DATA FOR REVIEW:
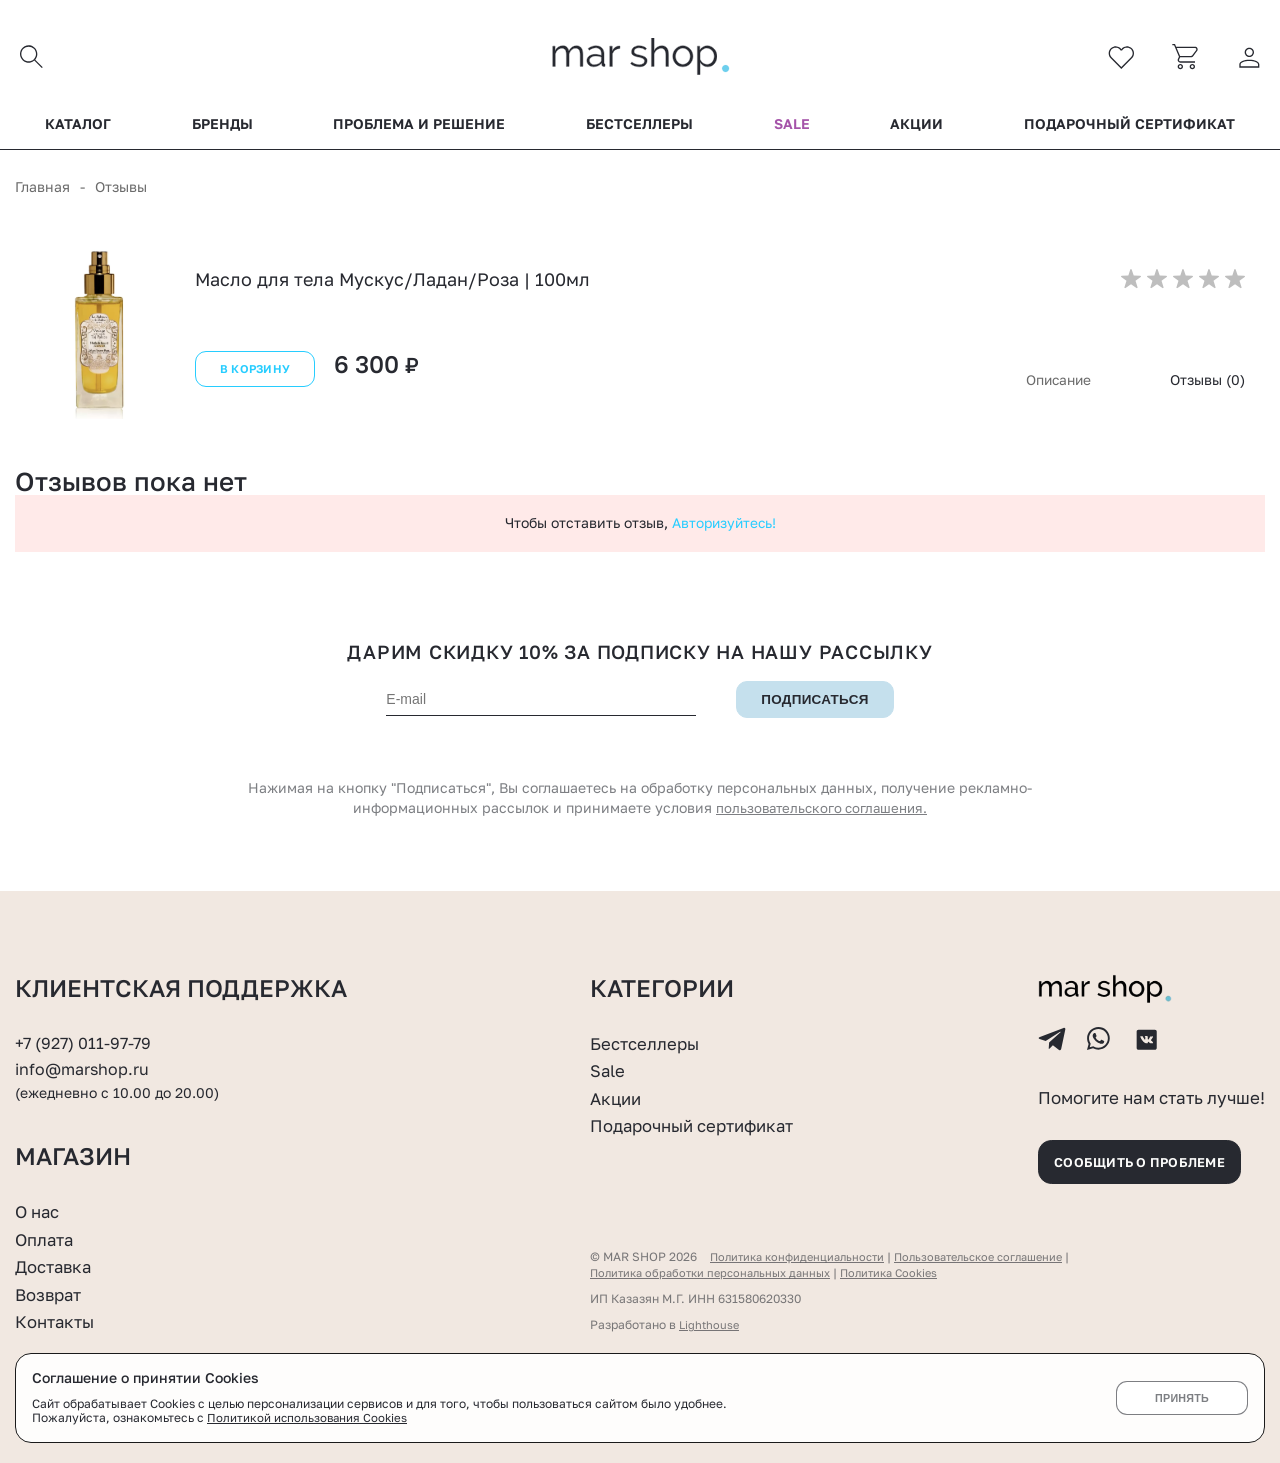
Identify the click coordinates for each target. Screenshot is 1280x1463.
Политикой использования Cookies (309, 1418)
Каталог (78, 129)
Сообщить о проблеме (1150, 1158)
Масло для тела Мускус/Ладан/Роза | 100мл (392, 284)
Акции (916, 129)
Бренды (222, 129)
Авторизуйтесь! (724, 527)
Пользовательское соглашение (998, 1256)
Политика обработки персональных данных (718, 1272)
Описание (1056, 384)
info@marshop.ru (85, 1057)
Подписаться (815, 705)
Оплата (47, 1239)
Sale (792, 129)
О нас (39, 1211)
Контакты (58, 1322)
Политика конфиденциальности (803, 1256)
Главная (42, 191)
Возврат (51, 1294)
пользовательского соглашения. (822, 812)
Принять (1181, 1398)
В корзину (253, 376)
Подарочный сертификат (1129, 129)
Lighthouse (710, 1324)
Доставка (56, 1266)
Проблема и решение (419, 129)
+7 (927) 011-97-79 (86, 1031)
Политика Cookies (909, 1272)
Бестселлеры (639, 129)
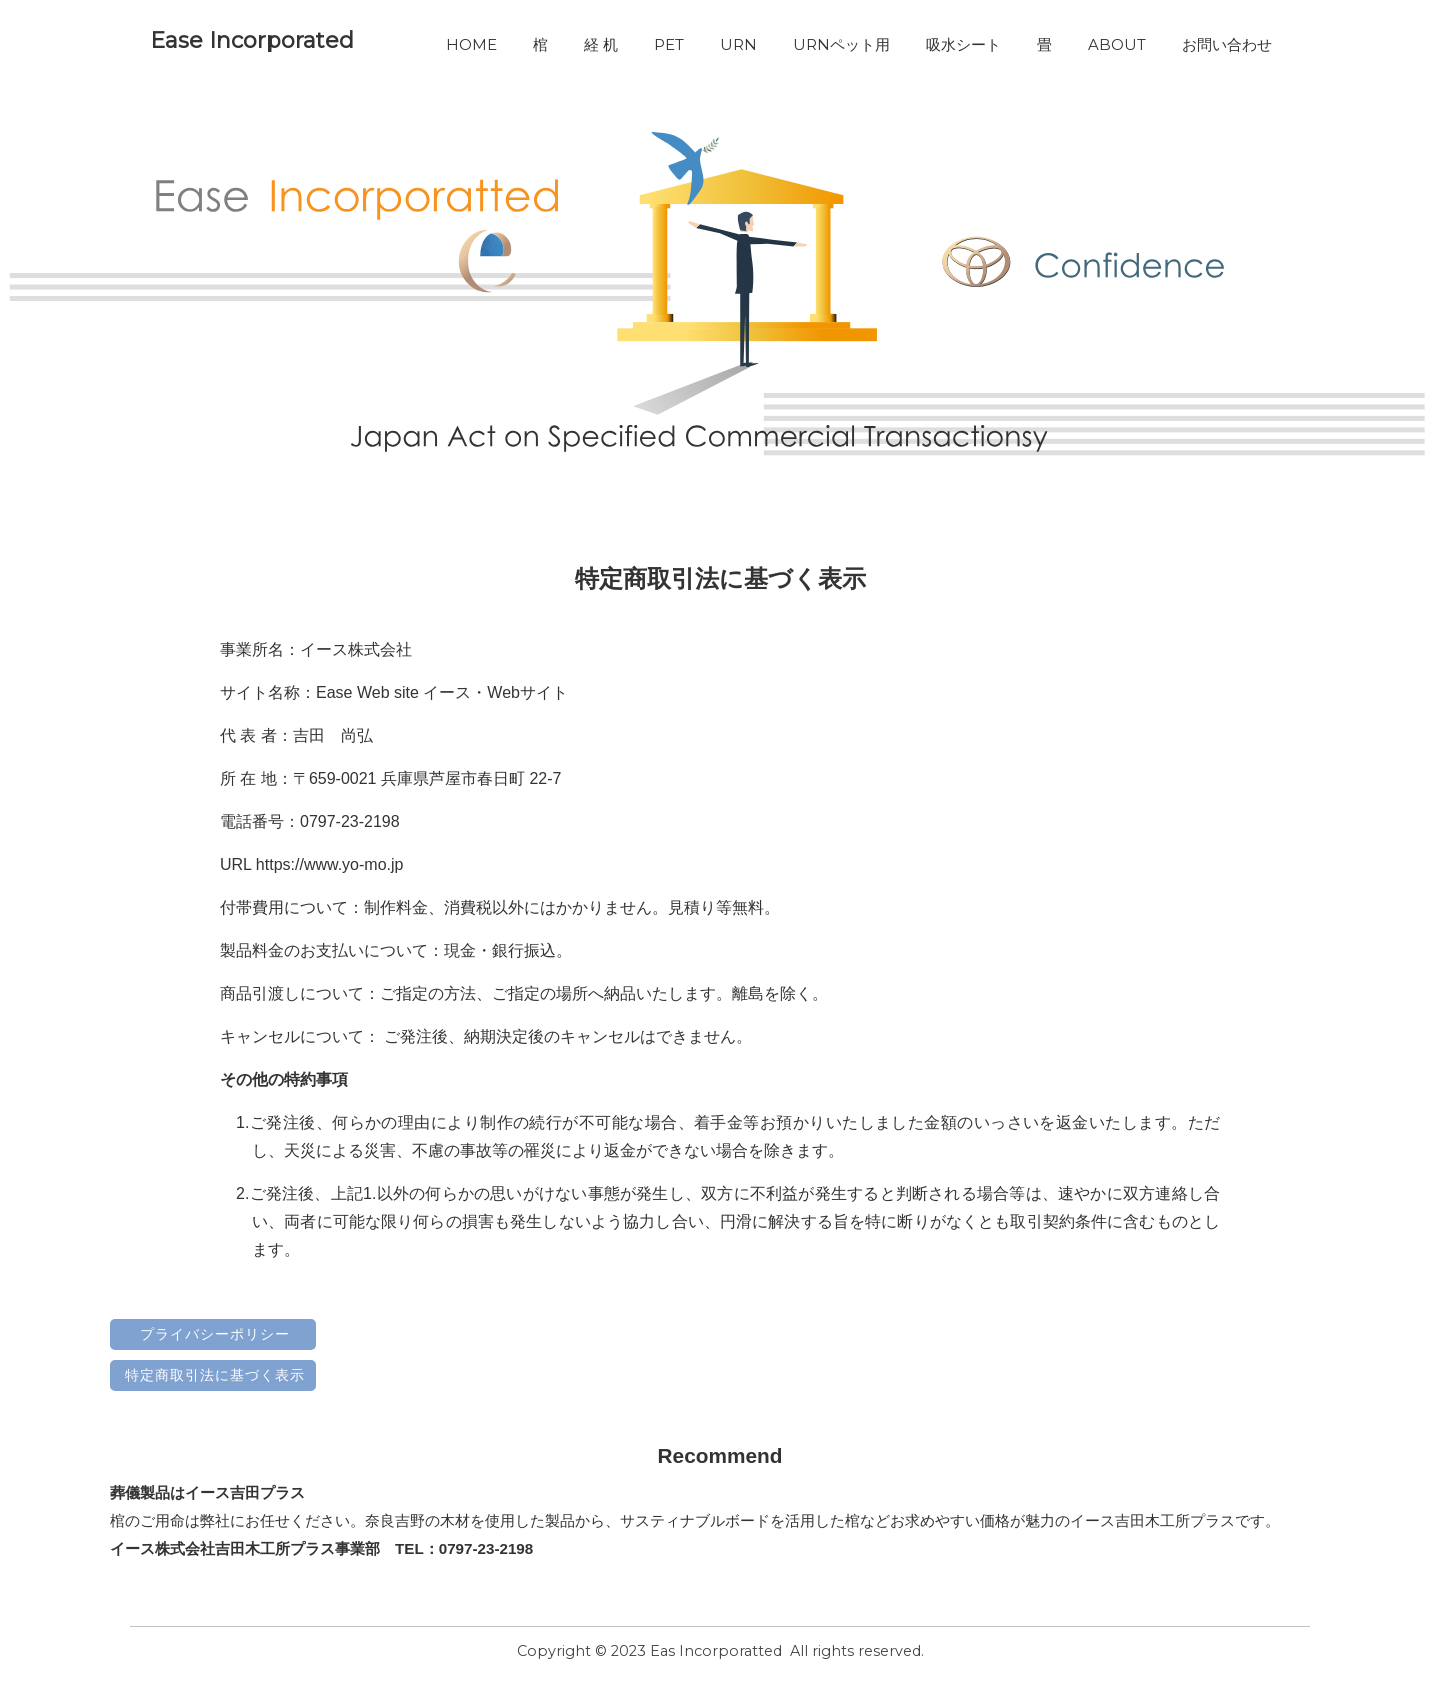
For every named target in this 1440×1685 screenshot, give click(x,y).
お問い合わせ (1227, 44)
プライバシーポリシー (215, 1334)
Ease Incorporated (252, 40)
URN (738, 44)
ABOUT (1117, 44)
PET (669, 44)
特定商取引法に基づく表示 (215, 1375)
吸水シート (963, 44)
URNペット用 (841, 44)
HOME (471, 44)
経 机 (601, 44)
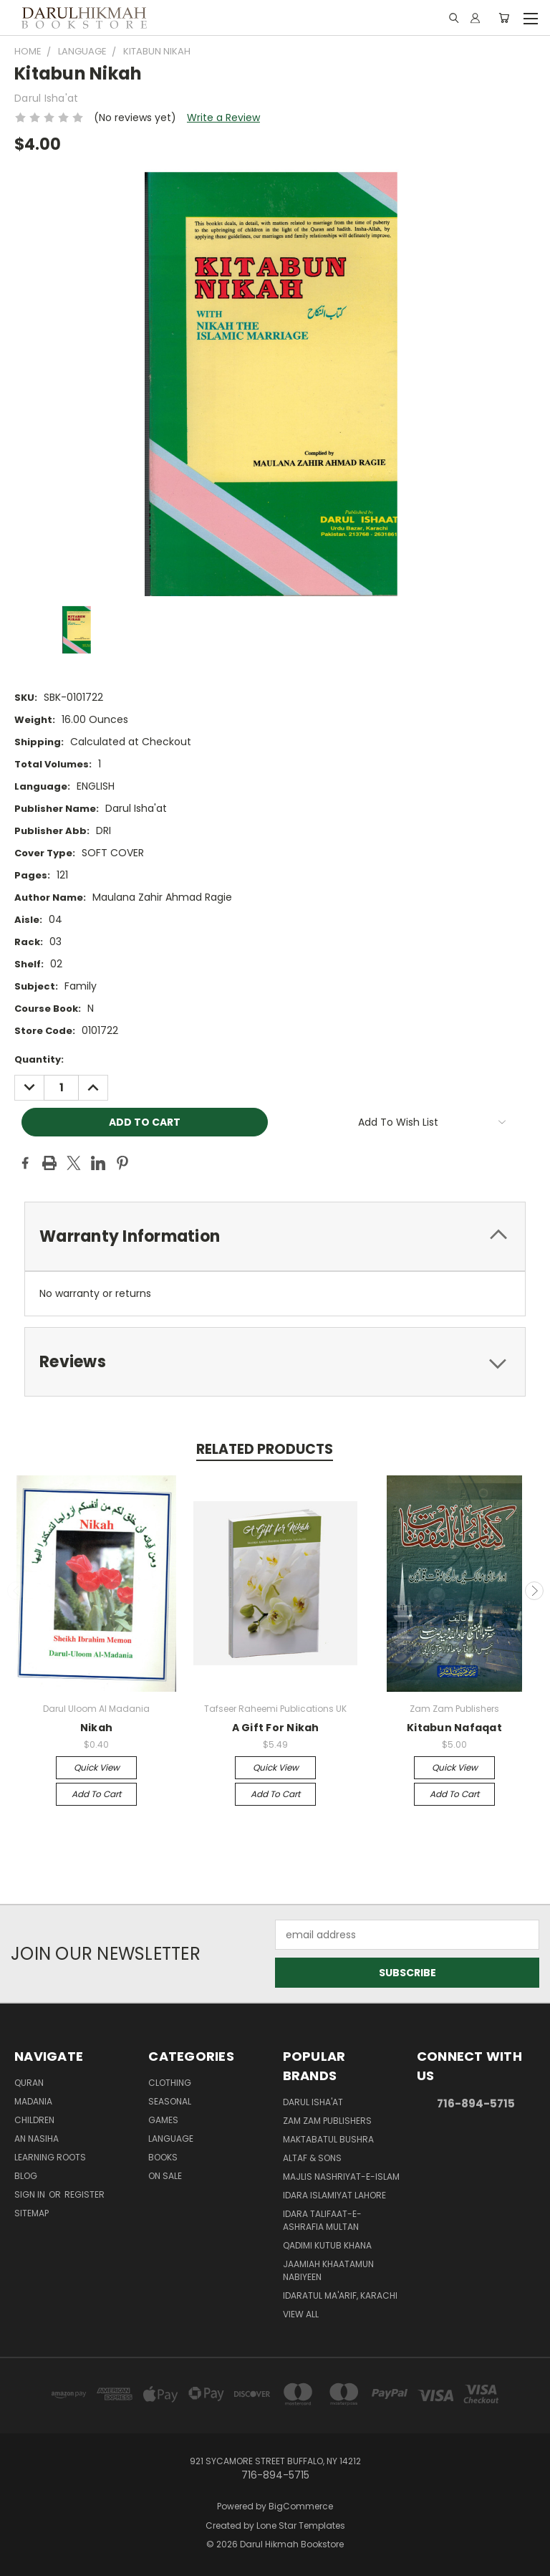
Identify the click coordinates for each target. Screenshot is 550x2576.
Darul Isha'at (313, 2102)
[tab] (275, 1236)
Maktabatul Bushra (328, 2139)
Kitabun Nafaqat (454, 1727)
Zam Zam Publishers (327, 2121)
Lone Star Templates (300, 2525)
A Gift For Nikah (275, 1727)
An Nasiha (36, 2138)
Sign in (30, 2194)
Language (170, 2138)
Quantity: (39, 1059)
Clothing (169, 2083)
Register (84, 2194)
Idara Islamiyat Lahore (334, 2195)
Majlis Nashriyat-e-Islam (341, 2176)
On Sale (165, 2176)
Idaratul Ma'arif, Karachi (340, 2295)
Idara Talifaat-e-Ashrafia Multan (322, 2220)
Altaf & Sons (312, 2158)
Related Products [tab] (264, 1449)
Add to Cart (96, 1794)
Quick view (97, 1767)
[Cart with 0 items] (503, 18)
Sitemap (31, 2213)
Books (163, 2157)
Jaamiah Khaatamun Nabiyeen (328, 2270)
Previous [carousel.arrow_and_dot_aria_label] (16, 1590)
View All (301, 2314)
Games (163, 2120)
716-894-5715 (476, 2103)
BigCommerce (301, 2506)
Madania (33, 2101)
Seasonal (169, 2101)
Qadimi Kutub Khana (327, 2245)
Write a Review (223, 117)
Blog (25, 2176)
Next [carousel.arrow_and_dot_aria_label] (534, 1590)
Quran (29, 2083)
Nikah (96, 1727)
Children (34, 2120)
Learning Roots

ABOUT THIS EXERCISE:
Please copy exactly, and only, the lines running from the one containing "Maktabatul Bushra (328, 2139)" through the end of the listing.

ANSWER TO THE PROBLEM:
Maktabatul Bushra (328, 2139)
Kitabun Nafaqat (454, 1727)
Zam Zam Publishers (327, 2121)
Lone Star Templates (300, 2525)
A Gift For Nikah (275, 1727)
An Nasiha (36, 2138)
Sign in (30, 2194)
Language (170, 2138)
Quantity: (39, 1059)
Clothing (169, 2083)
Register (84, 2194)
Idara Islamiyat Lahore (334, 2195)
Majlis Nashriyat-e-Islam (341, 2176)
On Sale (165, 2176)
Idaratul Ma'arif, Karachi (340, 2295)
Idara Talifaat-e-Ashrafia Multan (322, 2220)
Altaf & Sons (312, 2158)
Related Products [tab] (264, 1449)
Add to Cart (96, 1794)
Quick view (97, 1767)
[Cart with 0 items] (503, 18)
Sitemap (31, 2213)
Books (163, 2157)
Jaamiah Khaatamun Nabiyeen (328, 2270)
Previous [carousel.arrow_and_dot_aria_label] (16, 1590)
View All (301, 2314)
Games (163, 2120)
716-894-5715 (476, 2103)
BigCommerce (301, 2506)
Madania (33, 2101)
Seasonal (169, 2101)
Qadimi Kutub Khana (327, 2245)
Write a Review (223, 117)
Blog (25, 2176)
Next [carousel.arrow_and_dot_aria_label] (534, 1590)
Quran (29, 2083)
Nikah (96, 1727)
Children (34, 2120)
Learning Roots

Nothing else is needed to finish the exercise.